Reference interval cut-points for general diagnostic screening are usually determined by a methodology unrelated to medical outcomes: the central 95% of test values for a “healthy” cohort are defined as being the “Reference Interval” and the other 5% are flagged as “Low” or “High” to guide the physician and patient. There are many problems with this method, including difficulty of identifying a healthy cohort, assembling the number of subjects required for statistical power, and the indefensible and self-contradictory logic of flagging as abnormal those beyond arbitrary limits when the entire cohort was defined as healthy.

These problems arise from an antiquated methodology, established in an era long before access to electronic medical records (EMR). We propose a replacement methodology from perspectives of modern informatics and clinical chemistry, associating risk of patient outcomes with analyte test results. Gathering tests and outcomes from whole populations via hospitals’ EMR’s, we avoid problems of defining a “healthy” population, relying instead upon the analysis of big data to determine clinically-safe reference interval cut-points.

We have studied last in-hospital test results for serum potassium, sodium, and chloride (K, Na, Cl) for data from several medical centers, with over 400, 000 total cases.  For each analyte, we calculated an Outcome Risk function:

OR(x) = (ONOwithinDx) / (ONOwithoutDx)

where             ONOwithinDx  = odds of Negative Outcome for test results within Dx;

ONOwithoutDx = odds of Negative Outcome for those not within Dx;

x = mean value of test results within an interval Dx;

Negative Outcome = all-cause in-hospital mortality.

We found risk of mortality to be below average within these analyte intervals:

K = 3.4 to 4.4 mEq/L;   Na = 136 to 144 mEq/L;   Cl = 100 to 109 mEq/L.

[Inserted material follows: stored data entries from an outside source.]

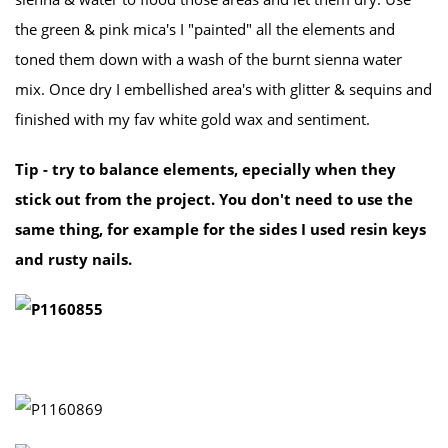
the green & pink mica's I "painted" all the elements and
toned them down with a wash of the burnt sienna water
mix. Once dry I embellished area's with glitter & sequins and
finished with my fav white gold wax and sentiment.
Tip - try to balance elements, epecially when they
stick out from the project. You don't need to use the
same thing, for example for the sides I used resin keys
and rusty nails.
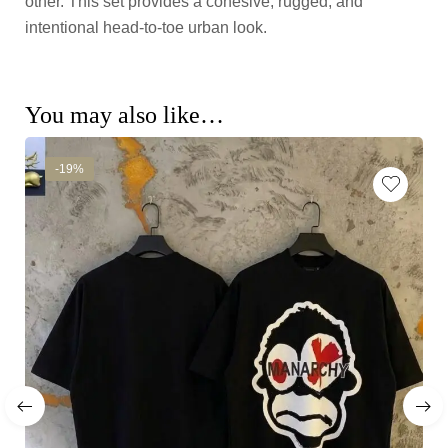
other. This set provides a cohesive, rugged, and
intentional head-to-toe urban look.
You may also like…
-19%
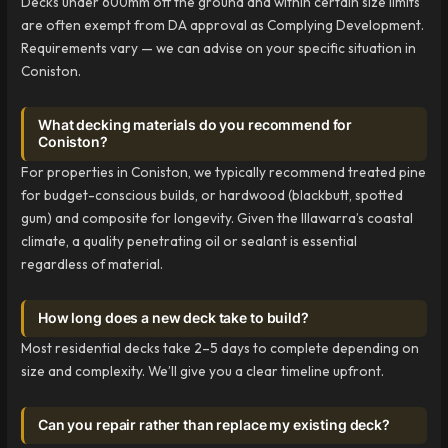
Decks under 600mm off the ground and within certain size limits
are often exempt from DA approval as Complying Development.
Requirements vary — we can advise on your specific situation in
Coniston.
What decking materials do you recommend for
Coniston?
For properties in Coniston, we typically recommend treated pine
for budget-conscious builds, or hardwood (blackbutt, spotted
gum) and composite for longevity. Given the Illawarra’s coastal
climate, a quality penetrating oil or sealant is essential
regardless of material.
How long does a new deck take to build?
Most residential decks take 2–5 days to complete depending on
size and complexity. We’ll give you a clear timeline upfront.
Can you repair rather than replace my existing deck?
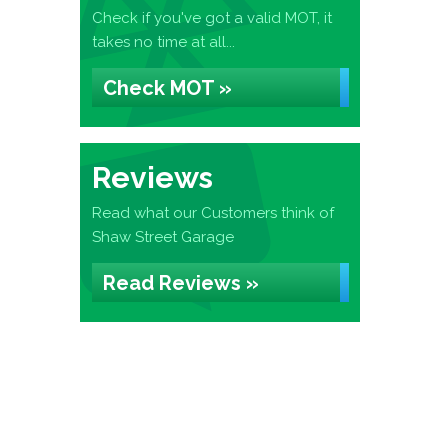
Check if you've got a valid MOT, it
takes no time at all...
Check MOT »
Reviews
Read what our Customers think of
Shaw Street Garage
Read Reviews »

In other words, we are suggesting that any test result associated with an outcome ratio which places the patient at or below average risk of mortality for all patients who took the same test, i.e., where the OR is less than or equal to 1, would be considered acceptable. This would be the standard independent of analyte tested, and gives rise to the intervals cited above.

Since we provide evidence-based risk estimates (mortality odds ratios) for values outside of these cut-points, the "new" outcome-based reference interval, along with a patient's result and its associated odds ratio will be displayed on patient reports so that the physician ordering the test can interpret the result. For example, a Serum Sodium test result of 132 mEq/L has an odds ratio of 2.0 compared with the average, while the risk at 145 is 3.0 times the average. This is much more informative than a simple “high” or “low” flag, and requires no regulatory changes, just a redefinition of “reference interval.”

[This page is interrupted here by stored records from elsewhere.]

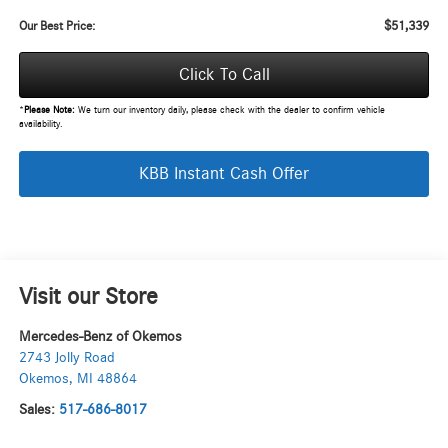
$51,339
Our Best Price:
Click To Call
*
Please Note:
We turn our inventory daily, please check with the dealer to confirm vehicle
availability.
KBB Instant Cash Offer
Visit our Store
Mercedes-Benz of Okemos
2743 Jolly Road
Okemos
,
MI
48864
Sales:
517-686-8017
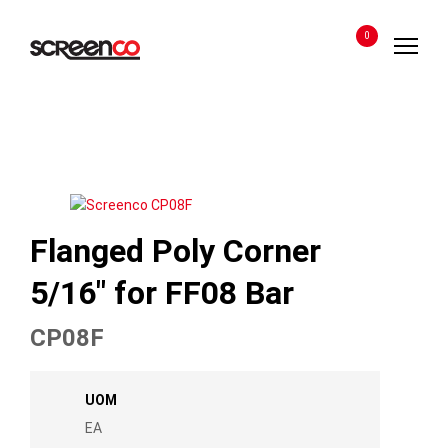
Skip
to
0
content
Flanged Poly Corner
5/16″ for FF08 Bar
CP08F
UOM
EA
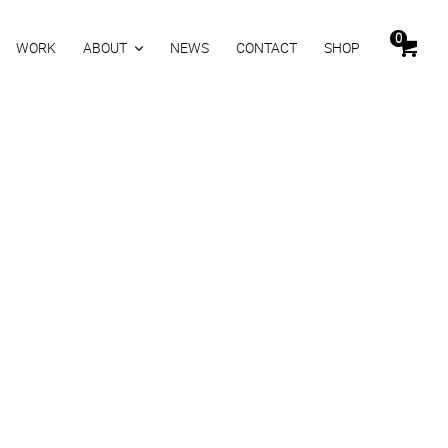
0
WORK
ABOUT
NEWS
CONTACT
SHOP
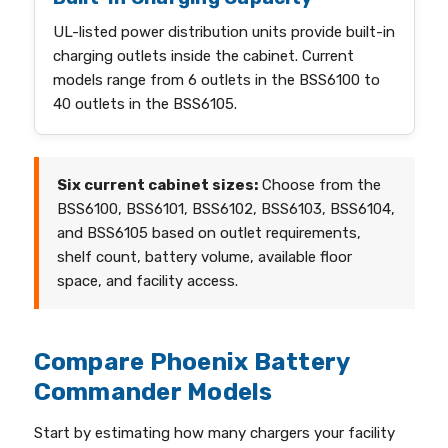
UL-listed power distribution units provide built-in
charging outlets inside the cabinet. Current
models range from 6 outlets in the BSS6100 to
40 outlets in the BSS6105.
Six current cabinet sizes:
Choose from the
BSS6100, BSS6101, BSS6102, BSS6103, BSS6104,
and BSS6105 based on outlet requirements,
shelf count, battery volume, available floor
space, and facility access.
Compare Phoenix Battery
Commander Models
Start by estimating how many chargers your facility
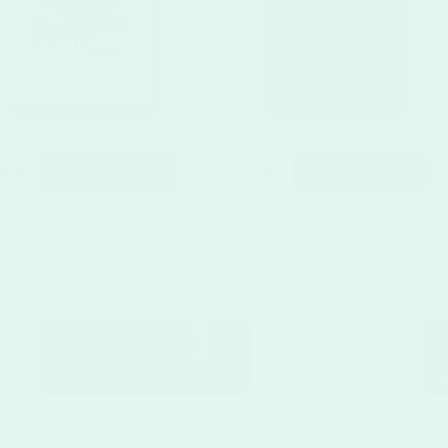
CUSTOMIZE
CUSTOMIZE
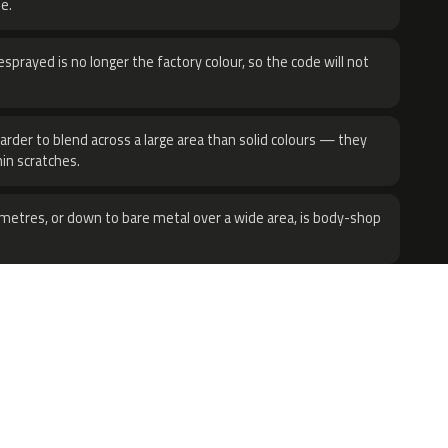
e.
sprayed is no longer the factory colour, so the code will not
harder to blend across a large area than solid colours — they
hin scratches.
metres, or down to bare metal over a wide area, is body-shop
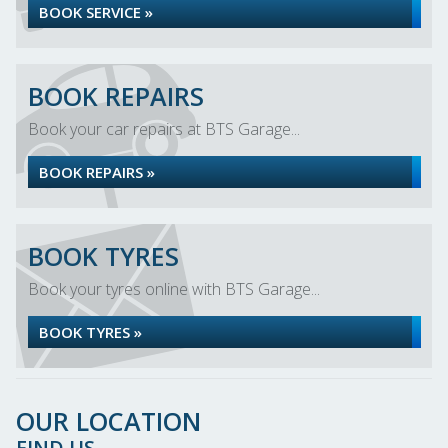
BOOK SERVICE »
BOOK REPAIRS
Book your car repairs at BTS Garage...
BOOK REPAIRS »
BOOK TYRES
Book your tyres online with BTS Garage...
BOOK TYRES »
OUR LOCATION
FIND US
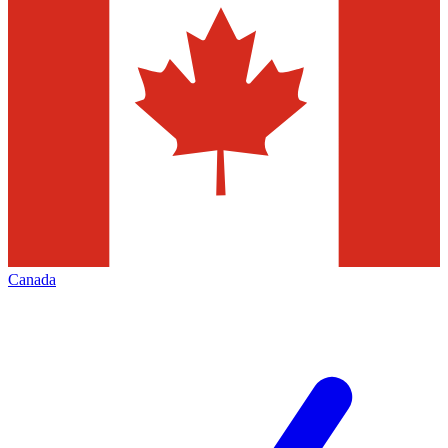
Canada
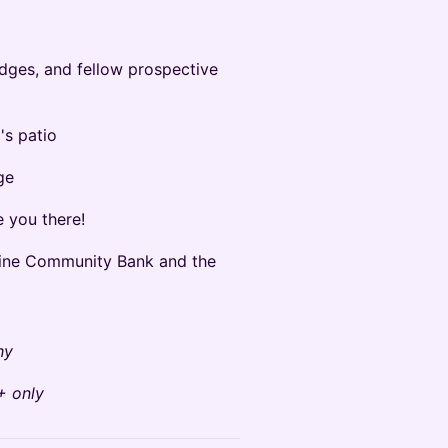
ges, and fellow prospective
s patio
ge
e you there!
aine Community Bank and the
hy
+ only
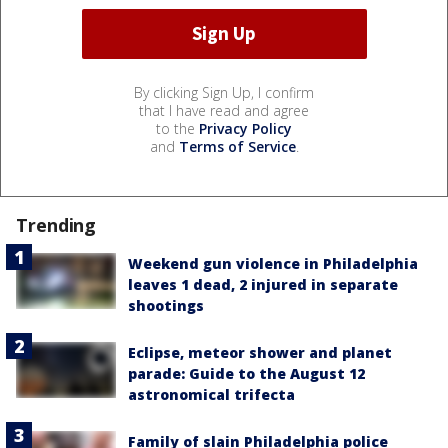
By clicking Sign Up, I confirm
that I have read and agree
to the
Privacy Policy
and
Terms of Service
.
Trending
Weekend gun violence in Philadelphia
leaves 1 dead, 2 injured in separate
shootings
Eclipse, meteor shower and planet
parade: Guide to the August 12
astronomical trifecta
Family of slain Philadelphia police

We found similar cut-points with other Negative Outcomes, (e.g.,1-year post-discharge mortality; unfavorable discharge) and when using data from other medical centers. Our high serum potassium cut-point is much lower than the current standards (which vary from 5.1 to 5.4), but is in excellent agreement with recent clinical studies of AMI patients. We find risks with odds ratios from 2 to 4 within the distribution-based normal reference interval, between 4,8 and 5.4 mEq/L.

Our methodology allows reference interval cut-points to be generated by calculation of outcome risk functions, and implemented simply by spreadsheet in the lab from readily-available EMR data. This associates actual patient outcomes with analyte values. This has not been applied in any medical laboratory setting yet, so we ask: Do our AACC colleagues agree that replacing the current population-distribution method with this risk-function method will provide more meaningful guidelines from the lab to physicians? And if so, how do we get this implemented as the new paradigm?